Exercise prompt - Find each line in the records below that contains the word "öffnen", and copy it out.

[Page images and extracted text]
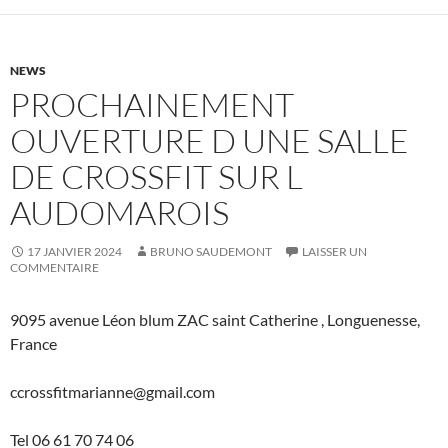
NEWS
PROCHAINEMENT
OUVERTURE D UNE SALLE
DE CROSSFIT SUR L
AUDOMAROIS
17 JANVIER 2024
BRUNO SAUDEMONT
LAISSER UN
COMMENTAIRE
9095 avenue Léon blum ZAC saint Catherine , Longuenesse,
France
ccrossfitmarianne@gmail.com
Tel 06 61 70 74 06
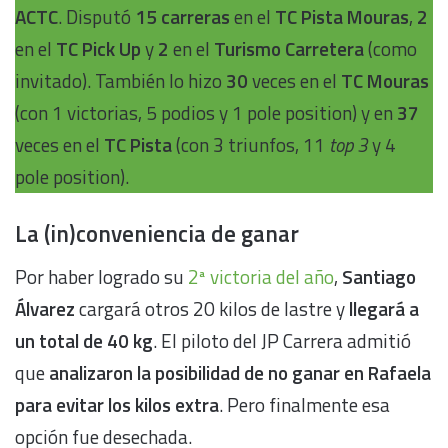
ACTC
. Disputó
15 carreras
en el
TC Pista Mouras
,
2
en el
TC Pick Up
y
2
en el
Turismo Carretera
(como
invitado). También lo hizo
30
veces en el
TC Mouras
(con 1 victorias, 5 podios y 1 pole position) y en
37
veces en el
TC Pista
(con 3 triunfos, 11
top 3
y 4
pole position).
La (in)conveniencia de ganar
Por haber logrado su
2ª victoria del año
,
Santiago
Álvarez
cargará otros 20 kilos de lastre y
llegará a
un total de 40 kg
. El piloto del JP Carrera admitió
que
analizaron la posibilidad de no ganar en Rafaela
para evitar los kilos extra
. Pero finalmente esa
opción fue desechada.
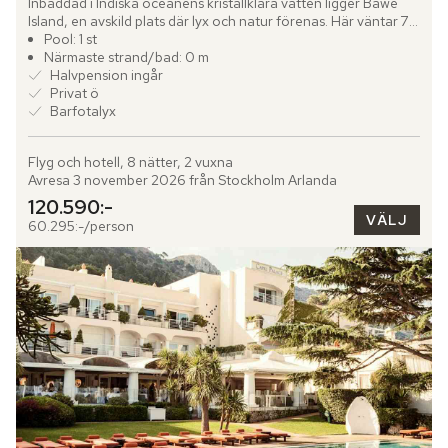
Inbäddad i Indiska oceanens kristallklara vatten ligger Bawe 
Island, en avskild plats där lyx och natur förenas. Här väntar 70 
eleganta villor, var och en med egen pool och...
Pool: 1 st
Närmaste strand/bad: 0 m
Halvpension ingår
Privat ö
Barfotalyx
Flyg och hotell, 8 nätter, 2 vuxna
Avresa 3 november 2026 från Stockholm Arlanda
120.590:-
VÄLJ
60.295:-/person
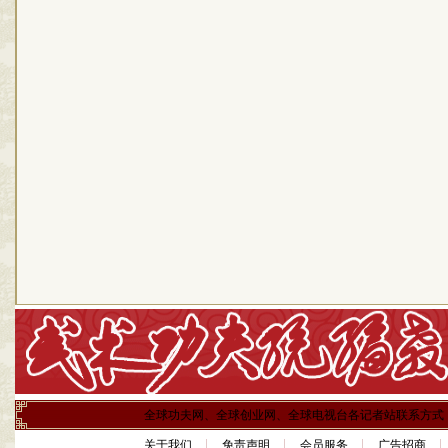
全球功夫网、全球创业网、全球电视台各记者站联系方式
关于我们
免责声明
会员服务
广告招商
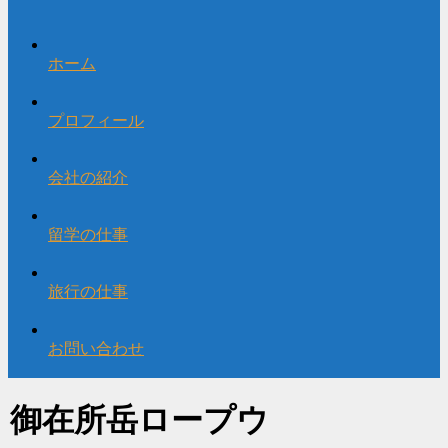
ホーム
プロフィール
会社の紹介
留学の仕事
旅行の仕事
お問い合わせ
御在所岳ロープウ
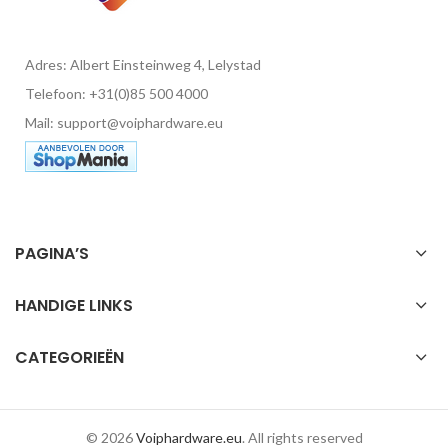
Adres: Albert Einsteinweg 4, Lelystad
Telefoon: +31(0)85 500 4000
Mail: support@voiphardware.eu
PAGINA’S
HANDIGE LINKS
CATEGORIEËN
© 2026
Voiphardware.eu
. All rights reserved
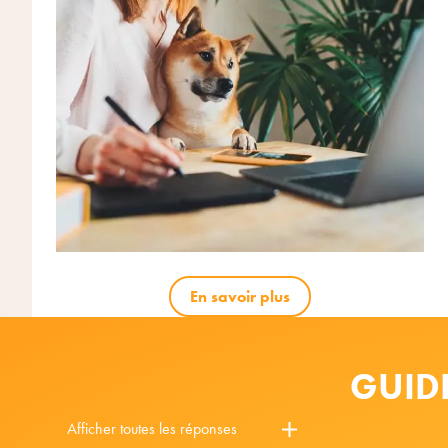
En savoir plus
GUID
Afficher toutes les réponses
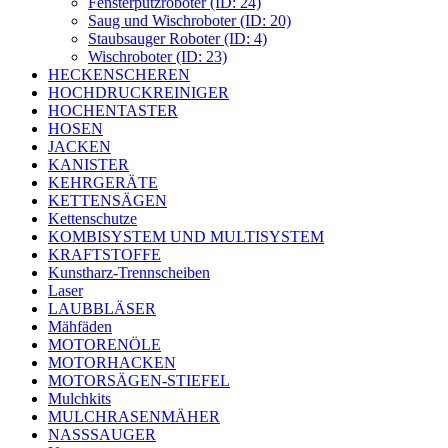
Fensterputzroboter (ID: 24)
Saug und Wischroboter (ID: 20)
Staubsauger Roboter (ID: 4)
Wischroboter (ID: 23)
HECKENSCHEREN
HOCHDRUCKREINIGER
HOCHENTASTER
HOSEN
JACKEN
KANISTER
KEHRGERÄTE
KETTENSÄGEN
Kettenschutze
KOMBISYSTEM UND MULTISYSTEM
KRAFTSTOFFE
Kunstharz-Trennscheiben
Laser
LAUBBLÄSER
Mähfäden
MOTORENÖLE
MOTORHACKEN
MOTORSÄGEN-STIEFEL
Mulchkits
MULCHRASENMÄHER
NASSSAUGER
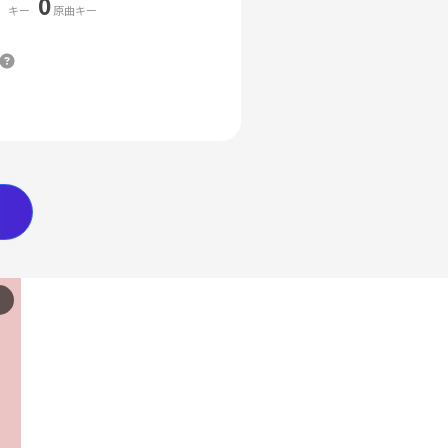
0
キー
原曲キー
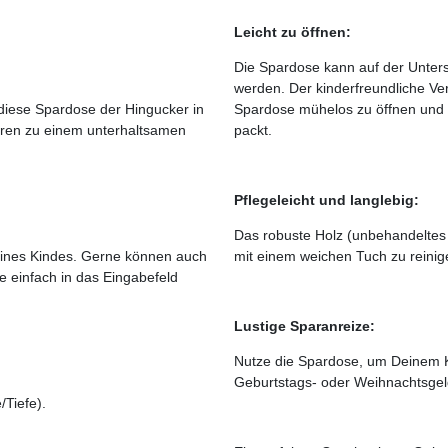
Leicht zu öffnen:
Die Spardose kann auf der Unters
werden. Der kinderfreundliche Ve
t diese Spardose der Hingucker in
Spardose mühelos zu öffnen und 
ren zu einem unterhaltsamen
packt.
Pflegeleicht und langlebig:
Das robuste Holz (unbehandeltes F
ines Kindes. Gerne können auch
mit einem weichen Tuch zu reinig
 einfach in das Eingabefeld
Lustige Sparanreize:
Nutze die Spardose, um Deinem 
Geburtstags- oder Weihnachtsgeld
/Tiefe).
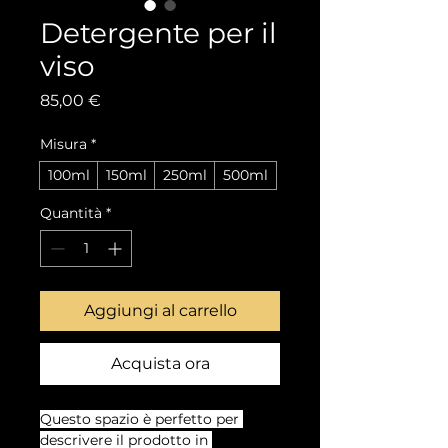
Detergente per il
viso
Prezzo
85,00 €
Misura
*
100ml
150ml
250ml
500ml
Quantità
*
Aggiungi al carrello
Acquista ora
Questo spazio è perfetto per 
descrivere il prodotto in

Written response -
Leicht zu öffnen:
Spardose mühelos zu öffnen und 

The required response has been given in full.